While I have a personal appreciation for a nice green lawn cut to a precise fringe, I’m not immune to the charms of a xeriscaped yard with native plants, but I recognize that many of those tufted grasses are a lot taller than a foot. Fortunately, the DC regulations specifically exempt “healthy plants, grasses, or shrubbery in tended grounds, gardens, or landscape designed yards, which exceed ten (10) inches in height.” So, as long as you don’t let that native grass get too out of control, you’re good. But how can you tell?
Arlington has decided that it doesn’t care if you’re xeriscaping or working with native grasses, and makes no mention of those things in their law (Arlington County Code, Chapter 10, §10-13), and neither does Fairfax city (Chapter 160, §106-32). Fairfax County is a lot more vague, thanks to the lawsuit mentioned above, Board of Supervisors of Fairfax Co, VA v. Wills and Van Metre,. Inc, 1976, but still maintains a vague “healthy and safety” remark that gives the city a lot more lenience in terms of enforcement.

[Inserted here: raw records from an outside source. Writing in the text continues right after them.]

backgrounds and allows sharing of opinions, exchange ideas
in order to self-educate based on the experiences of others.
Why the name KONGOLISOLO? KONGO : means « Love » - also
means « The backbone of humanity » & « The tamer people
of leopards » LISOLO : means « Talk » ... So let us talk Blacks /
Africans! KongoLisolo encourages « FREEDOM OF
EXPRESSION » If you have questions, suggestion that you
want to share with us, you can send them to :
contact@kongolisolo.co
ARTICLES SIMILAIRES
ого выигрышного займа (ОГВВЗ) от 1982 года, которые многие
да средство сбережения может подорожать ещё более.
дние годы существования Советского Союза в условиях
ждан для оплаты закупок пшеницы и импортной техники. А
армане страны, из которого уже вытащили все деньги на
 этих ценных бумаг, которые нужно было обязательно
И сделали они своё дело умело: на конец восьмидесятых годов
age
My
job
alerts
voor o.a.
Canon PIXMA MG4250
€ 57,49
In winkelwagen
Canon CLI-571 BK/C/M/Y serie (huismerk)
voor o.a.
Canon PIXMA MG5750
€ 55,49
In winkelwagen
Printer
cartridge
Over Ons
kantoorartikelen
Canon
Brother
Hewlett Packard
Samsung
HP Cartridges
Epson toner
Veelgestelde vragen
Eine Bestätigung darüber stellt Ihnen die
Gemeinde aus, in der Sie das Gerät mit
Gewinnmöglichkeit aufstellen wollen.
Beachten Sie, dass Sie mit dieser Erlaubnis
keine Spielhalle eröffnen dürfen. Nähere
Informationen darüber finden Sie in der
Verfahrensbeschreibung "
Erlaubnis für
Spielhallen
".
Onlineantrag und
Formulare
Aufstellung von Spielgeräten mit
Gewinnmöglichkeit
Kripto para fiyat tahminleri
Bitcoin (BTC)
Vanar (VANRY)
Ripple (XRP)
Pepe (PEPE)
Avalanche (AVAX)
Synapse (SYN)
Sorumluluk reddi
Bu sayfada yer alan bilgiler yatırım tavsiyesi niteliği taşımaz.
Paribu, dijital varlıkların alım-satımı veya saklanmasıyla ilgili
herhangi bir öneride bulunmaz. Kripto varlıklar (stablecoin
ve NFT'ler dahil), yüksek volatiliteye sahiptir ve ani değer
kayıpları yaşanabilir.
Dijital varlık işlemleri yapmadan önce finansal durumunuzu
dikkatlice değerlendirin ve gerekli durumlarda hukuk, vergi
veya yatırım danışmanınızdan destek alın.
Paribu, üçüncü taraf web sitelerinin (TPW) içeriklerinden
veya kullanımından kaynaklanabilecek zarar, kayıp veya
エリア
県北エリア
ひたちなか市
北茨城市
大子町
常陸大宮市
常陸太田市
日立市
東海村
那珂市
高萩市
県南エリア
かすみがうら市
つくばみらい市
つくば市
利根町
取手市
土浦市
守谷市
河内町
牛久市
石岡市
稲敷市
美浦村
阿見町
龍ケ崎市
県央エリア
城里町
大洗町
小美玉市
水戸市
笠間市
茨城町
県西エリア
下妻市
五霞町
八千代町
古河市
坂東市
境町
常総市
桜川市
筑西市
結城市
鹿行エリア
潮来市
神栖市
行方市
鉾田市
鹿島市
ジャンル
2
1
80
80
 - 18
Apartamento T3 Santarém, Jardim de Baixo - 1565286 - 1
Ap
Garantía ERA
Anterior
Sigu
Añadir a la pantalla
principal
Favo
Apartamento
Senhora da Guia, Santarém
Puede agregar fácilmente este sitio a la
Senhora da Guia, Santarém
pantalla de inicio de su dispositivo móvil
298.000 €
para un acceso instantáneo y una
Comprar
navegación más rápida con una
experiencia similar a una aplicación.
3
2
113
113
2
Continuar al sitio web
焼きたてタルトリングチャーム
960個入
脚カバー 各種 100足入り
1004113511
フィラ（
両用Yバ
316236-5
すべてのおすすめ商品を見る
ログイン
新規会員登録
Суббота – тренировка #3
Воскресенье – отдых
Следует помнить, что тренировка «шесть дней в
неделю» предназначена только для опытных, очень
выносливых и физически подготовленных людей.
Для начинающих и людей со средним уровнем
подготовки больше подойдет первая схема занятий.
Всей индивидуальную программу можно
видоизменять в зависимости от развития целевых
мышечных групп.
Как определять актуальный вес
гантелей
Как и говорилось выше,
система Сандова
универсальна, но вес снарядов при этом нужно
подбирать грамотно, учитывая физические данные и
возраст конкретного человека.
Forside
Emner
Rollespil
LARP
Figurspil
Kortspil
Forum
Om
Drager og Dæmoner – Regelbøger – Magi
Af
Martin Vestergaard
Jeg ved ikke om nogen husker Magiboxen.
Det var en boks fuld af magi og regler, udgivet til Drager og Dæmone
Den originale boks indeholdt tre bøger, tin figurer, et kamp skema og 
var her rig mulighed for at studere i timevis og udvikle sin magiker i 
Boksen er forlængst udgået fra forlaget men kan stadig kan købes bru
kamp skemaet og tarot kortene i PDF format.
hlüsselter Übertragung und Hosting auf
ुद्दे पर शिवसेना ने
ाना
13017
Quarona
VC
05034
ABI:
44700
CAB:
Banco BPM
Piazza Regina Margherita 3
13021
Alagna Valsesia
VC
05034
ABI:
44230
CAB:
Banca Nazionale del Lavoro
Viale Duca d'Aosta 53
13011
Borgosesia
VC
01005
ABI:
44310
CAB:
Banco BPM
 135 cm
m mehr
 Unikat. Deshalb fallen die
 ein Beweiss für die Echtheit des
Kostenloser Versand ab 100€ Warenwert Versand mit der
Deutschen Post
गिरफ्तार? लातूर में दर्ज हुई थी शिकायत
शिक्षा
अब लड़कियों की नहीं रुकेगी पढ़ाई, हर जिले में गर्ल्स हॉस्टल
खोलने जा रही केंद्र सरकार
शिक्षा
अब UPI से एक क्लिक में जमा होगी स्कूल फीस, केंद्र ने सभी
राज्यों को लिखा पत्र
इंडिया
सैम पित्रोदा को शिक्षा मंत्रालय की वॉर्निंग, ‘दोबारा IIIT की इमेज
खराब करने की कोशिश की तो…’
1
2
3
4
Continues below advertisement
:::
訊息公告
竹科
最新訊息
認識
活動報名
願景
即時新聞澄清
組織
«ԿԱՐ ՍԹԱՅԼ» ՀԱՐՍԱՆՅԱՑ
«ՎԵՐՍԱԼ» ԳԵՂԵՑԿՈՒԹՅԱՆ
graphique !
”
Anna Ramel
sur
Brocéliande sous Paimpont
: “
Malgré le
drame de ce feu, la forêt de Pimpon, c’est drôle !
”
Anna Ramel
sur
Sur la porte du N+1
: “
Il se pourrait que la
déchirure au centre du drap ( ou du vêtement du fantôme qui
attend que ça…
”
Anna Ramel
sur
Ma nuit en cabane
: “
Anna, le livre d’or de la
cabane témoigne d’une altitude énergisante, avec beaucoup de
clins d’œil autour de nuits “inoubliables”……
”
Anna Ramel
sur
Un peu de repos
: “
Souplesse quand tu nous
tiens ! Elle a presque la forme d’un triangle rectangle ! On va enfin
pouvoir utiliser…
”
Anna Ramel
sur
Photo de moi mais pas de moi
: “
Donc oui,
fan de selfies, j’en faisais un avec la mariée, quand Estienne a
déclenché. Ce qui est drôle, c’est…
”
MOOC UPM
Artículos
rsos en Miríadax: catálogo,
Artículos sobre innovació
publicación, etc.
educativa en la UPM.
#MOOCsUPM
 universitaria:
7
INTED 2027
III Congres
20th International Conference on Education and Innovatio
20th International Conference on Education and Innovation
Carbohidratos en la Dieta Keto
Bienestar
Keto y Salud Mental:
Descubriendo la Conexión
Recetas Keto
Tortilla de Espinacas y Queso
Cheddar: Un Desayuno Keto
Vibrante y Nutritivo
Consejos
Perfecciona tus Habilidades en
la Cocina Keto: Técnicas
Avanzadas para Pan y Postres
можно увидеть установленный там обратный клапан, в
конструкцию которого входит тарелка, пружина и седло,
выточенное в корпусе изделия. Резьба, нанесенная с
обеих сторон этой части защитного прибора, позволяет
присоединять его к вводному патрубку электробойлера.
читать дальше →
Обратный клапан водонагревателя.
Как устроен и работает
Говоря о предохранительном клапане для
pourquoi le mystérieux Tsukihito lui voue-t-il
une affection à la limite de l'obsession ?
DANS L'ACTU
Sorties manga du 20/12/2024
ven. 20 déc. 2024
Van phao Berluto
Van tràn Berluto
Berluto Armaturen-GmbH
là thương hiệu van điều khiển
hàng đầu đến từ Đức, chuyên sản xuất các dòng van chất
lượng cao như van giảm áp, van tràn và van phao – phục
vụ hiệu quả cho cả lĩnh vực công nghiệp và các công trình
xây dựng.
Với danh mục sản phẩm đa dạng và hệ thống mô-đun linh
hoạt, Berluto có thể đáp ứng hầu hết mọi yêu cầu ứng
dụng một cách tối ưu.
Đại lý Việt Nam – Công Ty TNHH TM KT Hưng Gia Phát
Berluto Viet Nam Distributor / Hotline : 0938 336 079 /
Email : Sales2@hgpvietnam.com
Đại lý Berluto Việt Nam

Certainly I can understand wanting to avoid eye-sore lawns and properties with a surplus of random and unending growth, especially when the foreclosure crisis looms so large in our area. Is this just a question of “I’ll know it when I see it?” Perhaps. But I can definitely think there’s a whole yard business in the wings with flyers that say “want to avoid a $500 fine? Pay us $100 and we’ll get you in compliance!” Offer a volume discount for the banks holding the properties and you’ve got yourself a fine enterprise.
So keep your grass under control this summer DC, lest you find yourself on the receiving end of some giant fines.